Nesse tempo remoto, o DNA do Iguaçu começava a ser escrito em uma linguagem de silêncio e pressão. Não havia o verde das matas nem o rugido das águas. O que imperava era a sedimentação lenta em grandes bacias interiores. O ambiente, que hoje nos pareceria desolador, funcionava como um laboratório geológico de fundação. Compreender Gondwana exige um exercício de imaginação radical: esta região, hoje tropical e úmida, já esteve fisicamente conectada ao que viria a ser o deserto da Namíbia e às bacias de Karoo, na África. Éramos um interior continental absoluto, um verdadeiro coração de pedra, distante de qualquer influência moderadora dos oceanos primitivos.

Durante esse período, o clima global passou por oscilações extremas. À medida que o supercontinente derivava sobre latitudes polares, extensas calotas de gelo avançaram sobre porções do que hoje é o território brasileiro. O embasamento geológico sobre o qual Foz do Iguaçu repousa foi testemunha silenciosa dessas glaciações gondvânicas. Detritos transportados por geleiras e sedimentos de mares interiores rasos começaram a se acumular, formando camadas que, milhões de anos depois, serviriam de suporte para os grandes derrames vulcânicos. Era a preparação da base, a fundação necessária para sustentar o que viria das profundezas da Terra.

Compreender Gondwana também é compreender a deriva continental. As rochas que formam a base do solo paranaense possuem equivalentes diretos do outro lado do oceano. A geologia demonstra que a separação dos continentes não foi um processo suave, mas um rasgo profundo que redesenhou o relevo global. Esta região situava-se em uma zona de aparente estabilidade que, paradoxalmente, acumulava tensões internas imensas. Enquanto a vida avançava lentamente nos mares em formas multicelulares mais complexas, o continente permanecia dominado por rochas expostas, ventos persistentes e longos períodos de aridez.

A relevância de olhar para Gondwana hoje reside na percepção da escala do tempo.
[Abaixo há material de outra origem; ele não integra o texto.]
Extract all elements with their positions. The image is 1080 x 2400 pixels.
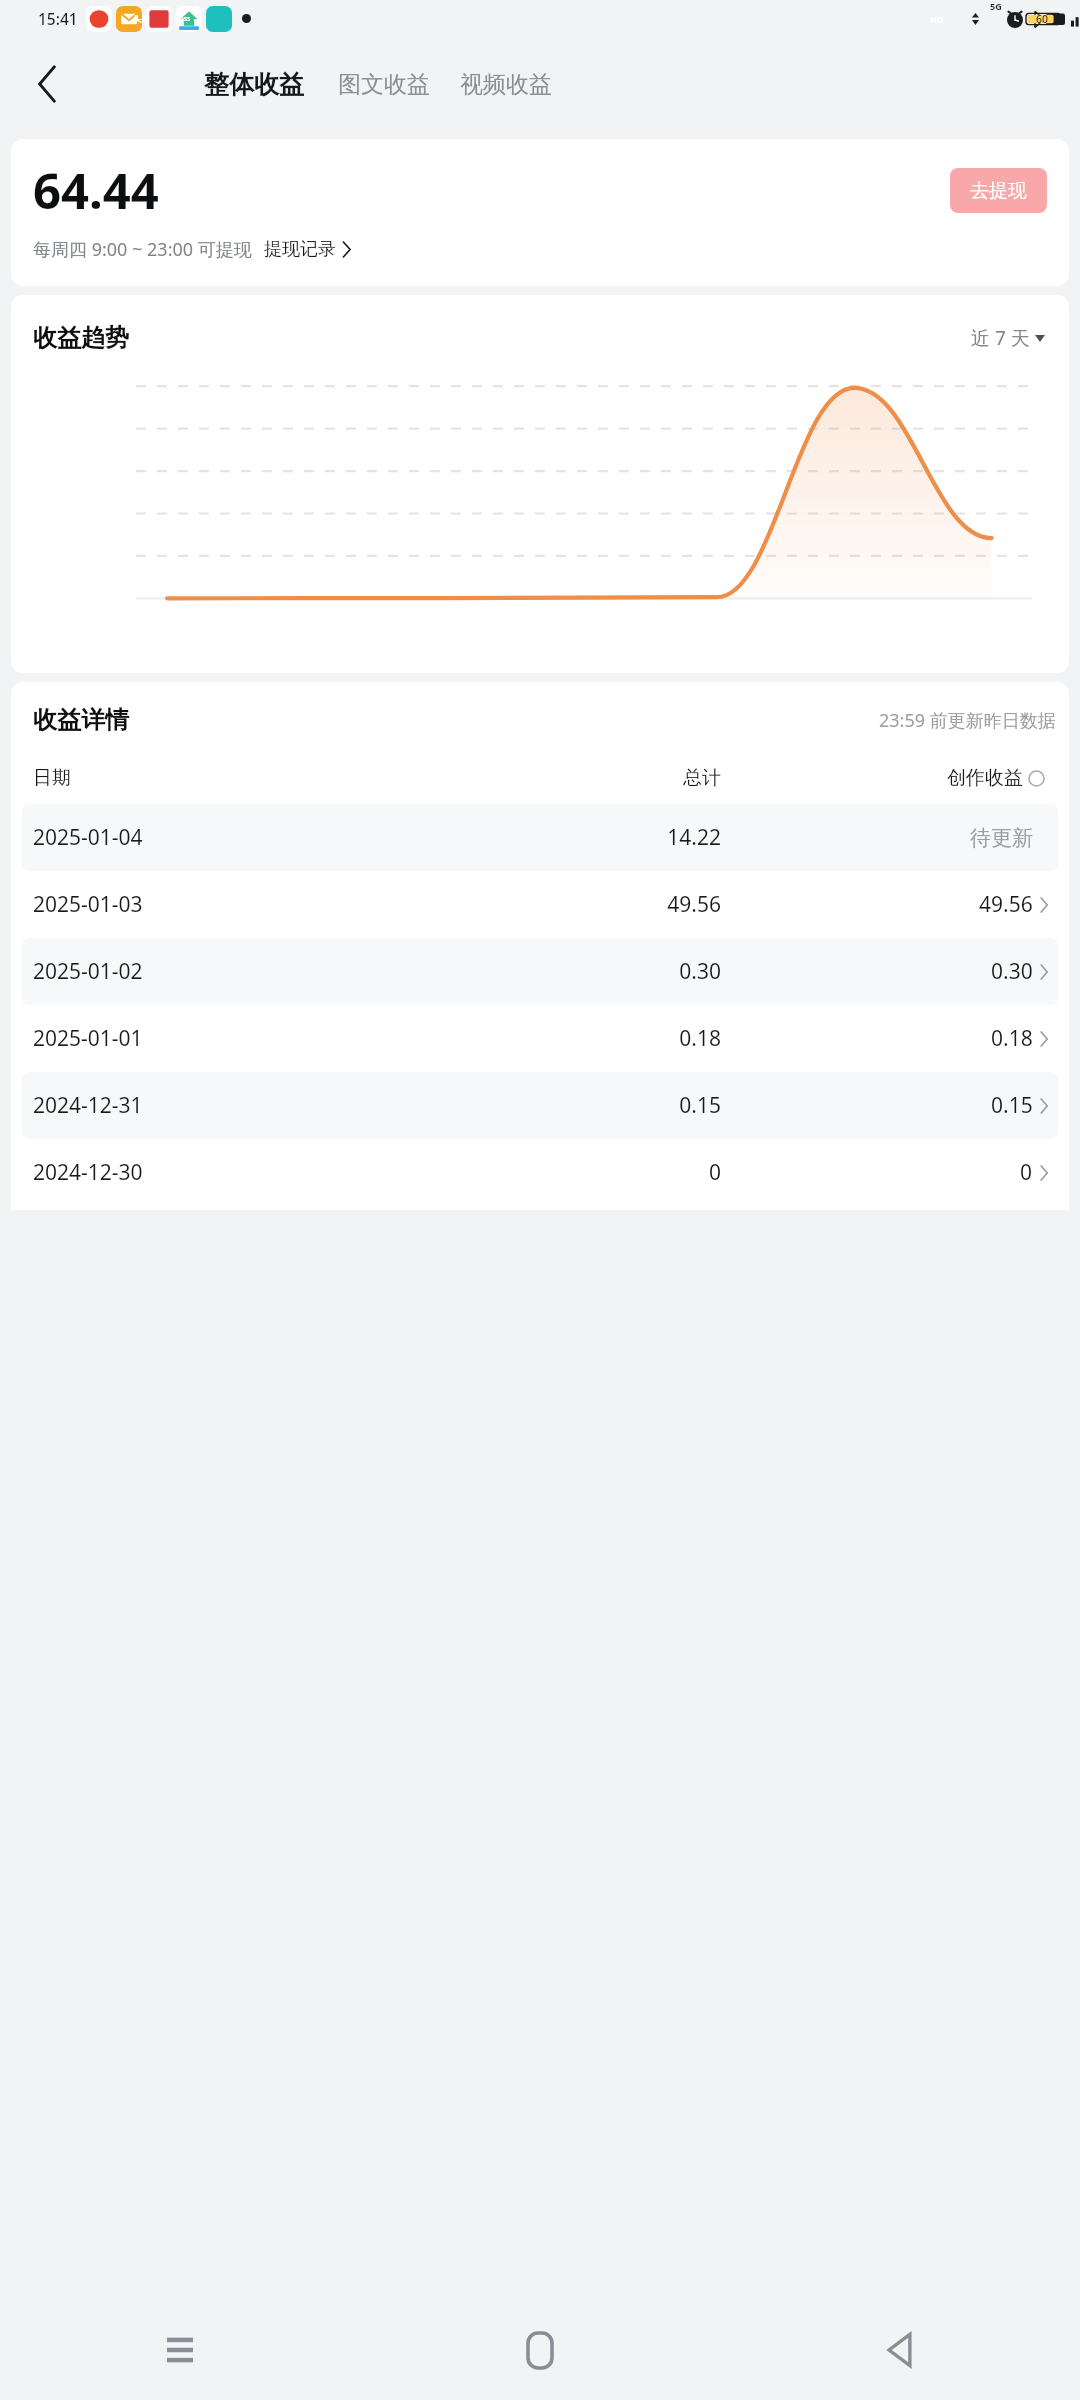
staticText: 2025-01-04 bbox=[33, 823, 386, 852]
staticText: 提现记录 bbox=[264, 238, 336, 261]
staticText: 每周四 9:00 ~ 23:00 可提现 bbox=[33, 237, 252, 262]
staticText: 0.15 bbox=[991, 1091, 1033, 1120]
staticText: 0 bbox=[1020, 1158, 1033, 1187]
staticText: 整体收益 bbox=[204, 69, 304, 100]
button[interactable]: Recents bbox=[0, 2300, 360, 2400]
button[interactable]: Back bbox=[720, 2300, 1080, 2400]
button[interactable]: 去提现 bbox=[950, 168, 1047, 213]
button[interactable]: 2024-12-30 bbox=[22, 1139, 1058, 1206]
staticText: 2025-01-01 bbox=[33, 1024, 386, 1053]
staticText: 待更新 bbox=[970, 825, 1033, 851]
staticText: 14.22 bbox=[386, 823, 721, 852]
staticText: 0.30 bbox=[386, 957, 721, 986]
staticText: 总计 bbox=[386, 766, 721, 790]
staticText: 64.44 bbox=[33, 157, 159, 224]
staticText: 收益详情 bbox=[33, 705, 129, 735]
staticText: 2025-01-02 bbox=[33, 957, 386, 986]
button[interactable]: 提现记录 bbox=[264, 238, 351, 261]
staticText: 23:59 前更新昨日数据 bbox=[879, 708, 1056, 733]
button[interactable]: Home bbox=[360, 2300, 720, 2400]
staticText: 日期 bbox=[33, 766, 386, 790]
staticText: 近 7 天 bbox=[971, 325, 1030, 351]
staticText: 0.18 bbox=[386, 1024, 721, 1053]
staticText: 图文收益 bbox=[338, 70, 430, 99]
staticText: 5G bbox=[990, 0, 1002, 12]
staticText: 49.56 bbox=[979, 890, 1033, 919]
button[interactable]: 视频收益 bbox=[456, 62, 556, 107]
button[interactable]: 2025-01-04 bbox=[22, 804, 1058, 871]
staticText: BOSS bbox=[175, 15, 191, 23]
button[interactable]: 整体收益 bbox=[200, 61, 308, 108]
staticText: 2024-12-30 bbox=[33, 1158, 386, 1187]
staticText: 0.30 bbox=[991, 957, 1033, 986]
staticText: 创作收益 bbox=[947, 766, 1023, 790]
button[interactable]: 2024-12-31 bbox=[22, 1072, 1058, 1139]
button[interactable]: 图文收益 bbox=[334, 62, 434, 107]
staticText: 收益趋势 bbox=[33, 323, 129, 353]
staticText: 视频收益 bbox=[460, 70, 552, 99]
staticText: HD bbox=[930, 13, 944, 25]
staticText: 0.15 bbox=[386, 1091, 721, 1120]
staticText: 2025-01-03 bbox=[33, 890, 386, 919]
staticText: 0.18 bbox=[991, 1024, 1033, 1053]
staticText: 去提现 bbox=[970, 179, 1027, 203]
staticText: 2024-12-31 bbox=[33, 1091, 386, 1120]
button[interactable]: 2025-01-01 bbox=[22, 1005, 1058, 1072]
staticText: 0 bbox=[386, 1158, 721, 1187]
staticText: 头条 bbox=[133, 14, 149, 24]
staticText: 60 bbox=[1036, 12, 1049, 26]
button[interactable]: Back bbox=[20, 56, 76, 112]
button[interactable]: 2025-01-03 bbox=[22, 871, 1058, 938]
staticText: 49.56 bbox=[386, 890, 721, 919]
button[interactable]: 近 7 天 bbox=[967, 321, 1049, 355]
staticText: 15:41 bbox=[38, 8, 78, 29]
button[interactable]: 2025-01-02 bbox=[22, 938, 1058, 1005]
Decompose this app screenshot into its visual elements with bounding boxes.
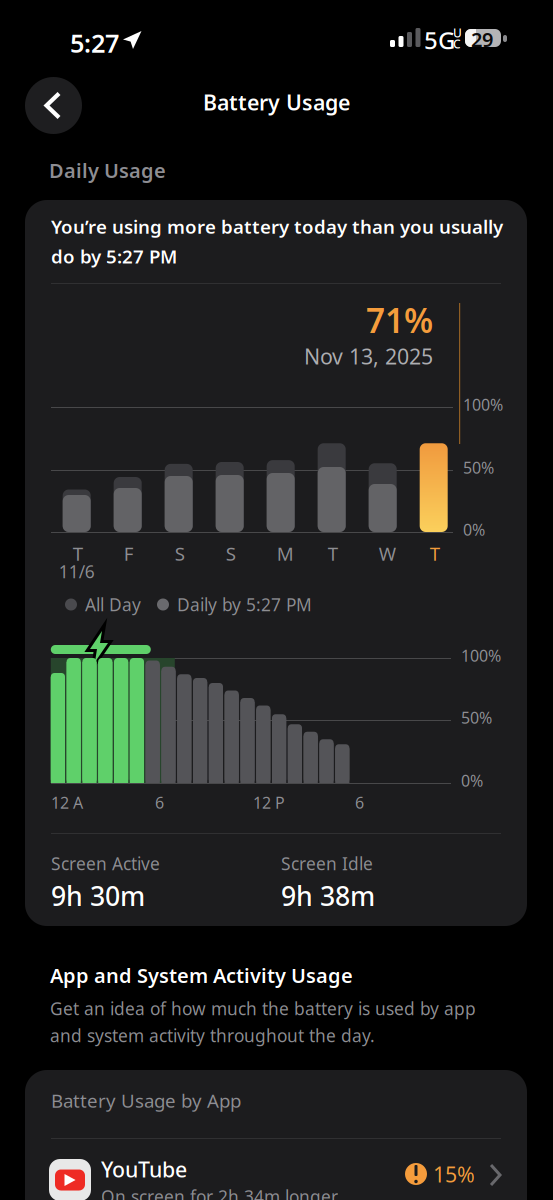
- staticText: You’re using more battery today than you…: [51, 214, 503, 239]
- staticText: 50%: [461, 707, 492, 728]
- staticText: 9h 30m: [51, 878, 145, 913]
- staticText: 5G: [424, 24, 455, 56]
- staticText: Daily by 5:27 PM: [177, 593, 312, 616]
- staticText: 12 A: [51, 792, 83, 813]
- staticText: T: [328, 541, 338, 566]
- staticText: 50%: [463, 457, 494, 478]
- button[interactable]: Back: [25, 77, 82, 134]
- staticText: T: [73, 541, 83, 566]
- staticText: App and System Activity Usage: [50, 962, 353, 989]
- staticText: Battery Usage by App: [51, 1088, 241, 1113]
- staticText: 71%: [366, 298, 433, 342]
- staticText: On screen for 2h 34m longer: [101, 1185, 338, 1200]
- button[interactable]: YouTube: [25, 1139, 527, 1200]
- staticText: and system activity throughout the day.: [50, 1024, 375, 1047]
- staticText: 100%: [463, 394, 503, 415]
- staticText: 0%: [463, 519, 485, 540]
- staticText: 100%: [461, 645, 501, 666]
- staticText: C: [453, 36, 461, 52]
- staticText: 6: [355, 792, 364, 813]
- staticText: 15%: [433, 1160, 475, 1188]
- staticText: S: [175, 541, 185, 566]
- staticText: All Day: [85, 593, 141, 616]
- staticText: 9h 38m: [281, 878, 375, 913]
- staticText: Screen Idle: [281, 852, 373, 875]
- staticText: F: [124, 541, 134, 566]
- staticText: S: [226, 541, 236, 566]
- staticText: Battery Usage: [203, 88, 350, 116]
- staticText: 5:27: [70, 26, 119, 60]
- staticText: 6: [155, 792, 164, 813]
- staticText: 29: [471, 26, 493, 53]
- staticText: 12 P: [253, 792, 285, 813]
- staticText: 11/6: [59, 560, 95, 583]
- staticText: do by 5:27 PM: [51, 244, 177, 269]
- staticText: W: [379, 541, 396, 566]
- staticText: T: [430, 541, 440, 566]
- staticText: Get an idea of how much the battery is u…: [50, 997, 476, 1020]
- staticText: M: [277, 541, 294, 566]
- staticText: U: [453, 25, 462, 41]
- staticText: YouTube: [101, 1155, 187, 1183]
- staticText: Nov 13, 2025: [304, 342, 433, 370]
- staticText: Daily Usage: [49, 157, 166, 184]
- staticText: 0%: [461, 770, 483, 791]
- staticText: Screen Active: [51, 852, 160, 875]
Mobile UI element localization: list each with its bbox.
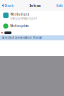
staticText: Daily summary report [10,17,37,20]
button[interactable]: Back [0,1,14,10]
staticText: Weekly digest [10,13,29,16]
staticText: Inbox [29,3,40,8]
staticText: Selected conversation thread [2,36,42,40]
button[interactable]: Weekly digest [0,11,64,22]
staticText: Edit [56,3,62,8]
staticText: Back [5,3,14,8]
button[interactable]: Edit [56,1,64,10]
staticText: Media update [10,24,29,28]
button[interactable]: Media update [0,22,64,30]
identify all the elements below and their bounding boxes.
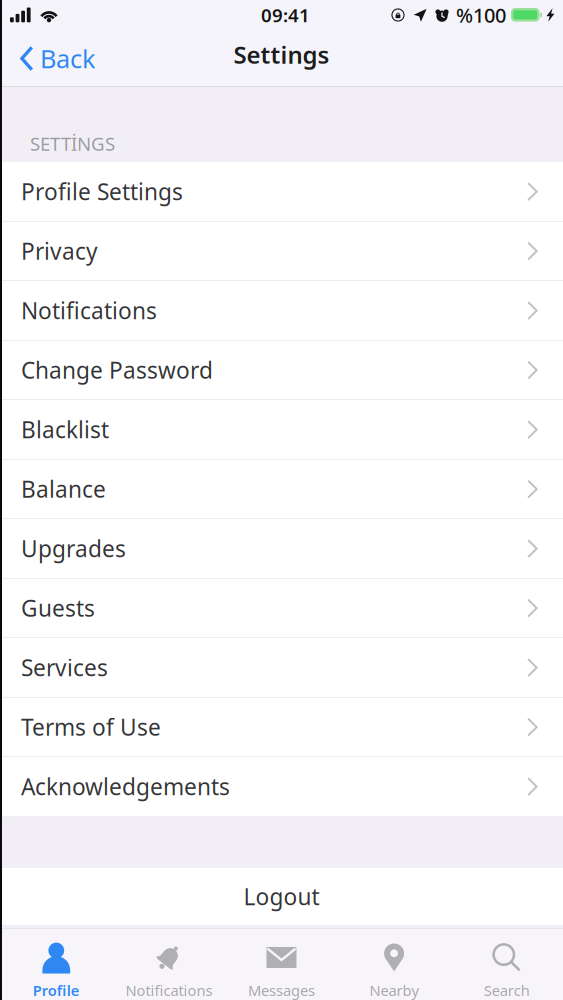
button[interactable]: Upgrades [0,519,563,579]
button[interactable]: Back [0,34,108,84]
staticText: Privacy [21,236,98,266]
staticText: Change Password [21,355,213,385]
button[interactable]: Nearby [338,928,450,1000]
button[interactable]: Messages [225,928,338,1000]
button[interactable]: Privacy [0,222,563,281]
staticText: Messages [248,980,315,1000]
staticText: Terms of Use [21,712,161,742]
staticText: SETTİNGS [30,131,115,156]
staticText: Balance [21,474,106,504]
staticText: Search [484,980,530,1000]
button[interactable]: Services [0,638,563,698]
button[interactable]: Profile Settings [0,162,563,222]
staticText: Notifications [125,980,212,1000]
staticText: Settings [234,39,330,70]
button[interactable]: Change Password [0,341,563,400]
button[interactable]: Guests [0,579,563,638]
staticText: Acknowledgements [21,771,230,802]
button[interactable]: Balance [0,460,563,519]
button[interactable]: Notifications [113,928,225,1000]
button[interactable]: Search [450,928,563,1000]
staticText: Guests [21,593,95,623]
staticText: Logout [244,881,320,912]
staticText: Blacklist [21,414,109,444]
staticText: %100 [456,2,506,28]
staticText: Notifications [21,295,157,326]
button[interactable]: Logout [0,868,563,925]
staticText: Upgrades [21,533,126,564]
staticText: Back [40,42,96,75]
button[interactable]: Blacklist [0,400,563,460]
button[interactable]: Notifications [0,281,563,341]
staticText: 09:41 [261,3,310,27]
button[interactable]: Terms of Use [0,698,563,757]
staticText: Services [21,652,108,682]
staticText: Profile Settings [21,176,183,206]
staticText: Profile [33,980,80,1000]
staticText: Nearby [370,980,419,1000]
button[interactable]: Profile [0,928,113,1000]
button[interactable]: Acknowledgements [0,757,563,817]
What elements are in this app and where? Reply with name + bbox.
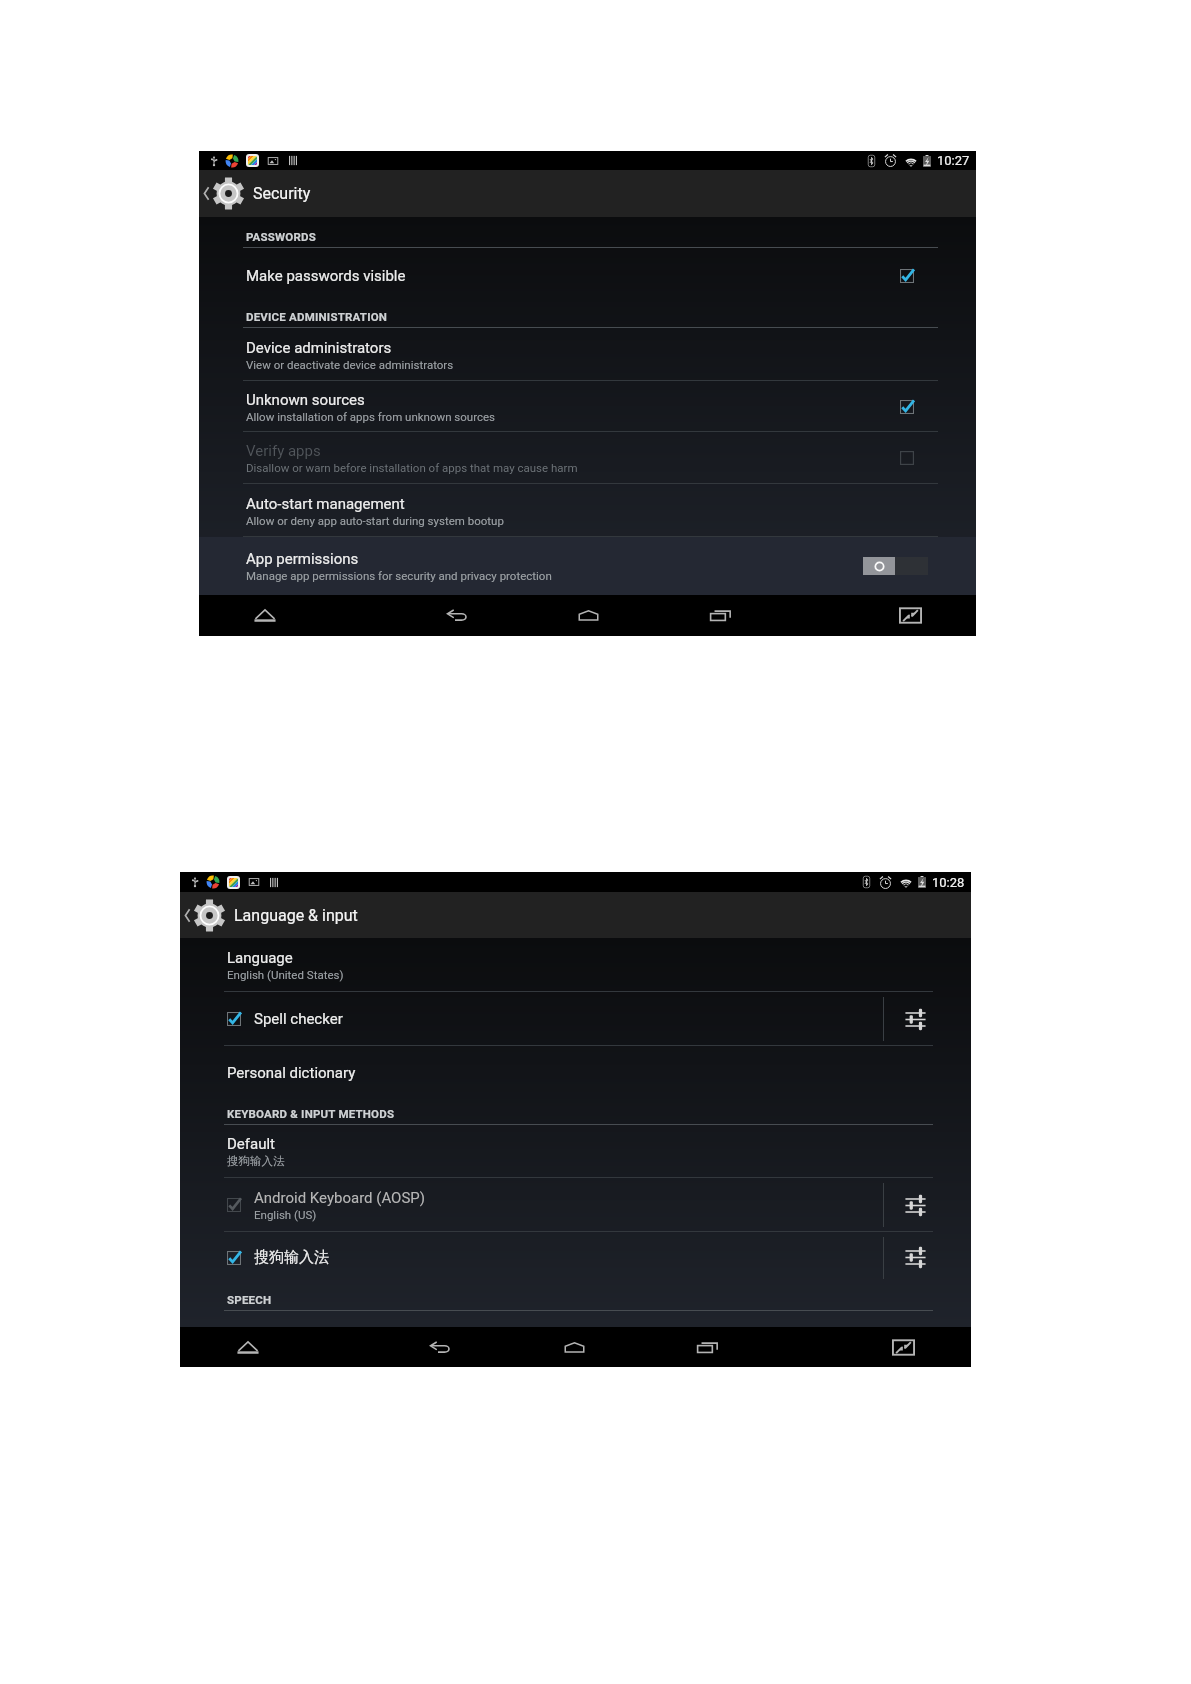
button[interactable]: Settings [884,992,971,1046]
button[interactable]: Recent apps [689,595,751,636]
button[interactable]: Resize screen [872,1327,934,1367]
staticText: DEVICE ADMINISTRATION [246,310,388,323]
button[interactable]: Spell checker [180,992,883,1046]
staticText: 10:28 [932,875,965,890]
button[interactable]: Resize screen [879,595,941,636]
button[interactable]: Device administrators [199,328,976,381]
button[interactable]: App permissions [199,537,976,595]
button[interactable]: Home [543,1327,605,1367]
staticText: Allow or deny app auto-start during syst… [246,514,504,527]
staticText: View or deactivate device administrators [246,358,454,371]
staticText: Spell checker [254,1010,343,1028]
button[interactable] [863,557,928,575]
staticText: Language & input [234,906,358,925]
staticText: Allow installation of apps from unknown … [246,410,496,423]
button[interactable]: Default [180,1125,971,1178]
button[interactable]: 搜狗输入法 [180,1232,883,1283]
staticText: English (United States) [227,968,344,981]
staticText: Security [253,184,311,203]
staticText: 搜狗输入法 [254,1248,329,1267]
button[interactable]: Security [199,170,976,217]
button[interactable]: Recent apps [676,1327,738,1367]
staticText: English (US) [254,1208,317,1221]
staticText: Language [227,949,293,967]
staticText: App permissions [246,550,359,568]
staticText: KEYBOARD & INPUT METHODS [227,1107,395,1120]
button[interactable]: Language & input [180,892,971,938]
staticText: SPEECH [227,1293,272,1306]
button[interactable]: Settings [884,1232,971,1283]
button[interactable]: Make passwords visible [199,248,976,304]
staticText: PASSWORDS [246,230,316,243]
button[interactable]: Language [180,938,971,992]
staticText: Device administrators [246,339,392,357]
staticText: Android Keyboard (AOSP) [254,1189,426,1207]
button[interactable]: Hide navigation bar [234,595,296,636]
button[interactable]: Back [426,595,488,636]
staticText: Manage app permissions for security and … [246,569,552,582]
button[interactable]: Android Keyboard (AOSP) [180,1178,883,1232]
staticText: 搜狗输入法 [227,1154,285,1168]
staticText: Personal dictionary [227,1064,356,1082]
staticText: Verify apps [246,442,321,460]
staticText: Default [227,1135,275,1153]
button[interactable]: Unknown sources [199,381,976,432]
button[interactable]: Settings [884,1178,971,1232]
button[interactable]: Auto-start management [199,484,976,537]
staticText: Disallow or warn before installation of … [246,461,578,474]
button[interactable]: Hide navigation bar [217,1327,279,1367]
staticText: Auto-start management [246,495,405,513]
staticText: Make passwords visible [246,267,406,285]
button[interactable]: Home [557,595,619,636]
button[interactable]: Back [409,1327,471,1367]
button[interactable]: Verify apps [199,432,976,484]
button[interactable]: Personal dictionary [180,1046,971,1099]
staticText: Unknown sources [246,391,365,409]
staticText: 10:27 [937,153,970,168]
Tendemos a imaginar a paisagem como algo fixo, mas a herança desse supercontinente ensina que o chão é nômade. Foz do Iguaçu já ocupou latitudes polares e já integrou o interior de um deserto global. O que hoje é um santuário de biodiversidade começou como um substrato mineral rígido, moldado por ciclos de frio extremo e pressões tectônicas contínuas.

Esta etapa da história planetária nos permite compreender que o Parque Nacional do Iguaçu não nasceu de um evento isolado, mas de um longo processo de maturação da crosta terrestre. Este é o primeiro ato de uma narrativa que levou meio bilhão de anos para se desenrolar. Antes da água, houve o gelo; antes da floresta, houve a poeira sedimentar de um continente que abraçava metade do planeta. Ao caminhar pelas trilhas do Parque, pisamos, literalmente, nos vestígios de um império geológico que precisou se fragmentar para que a vida, em sua diversidade atual, pudesse florescer.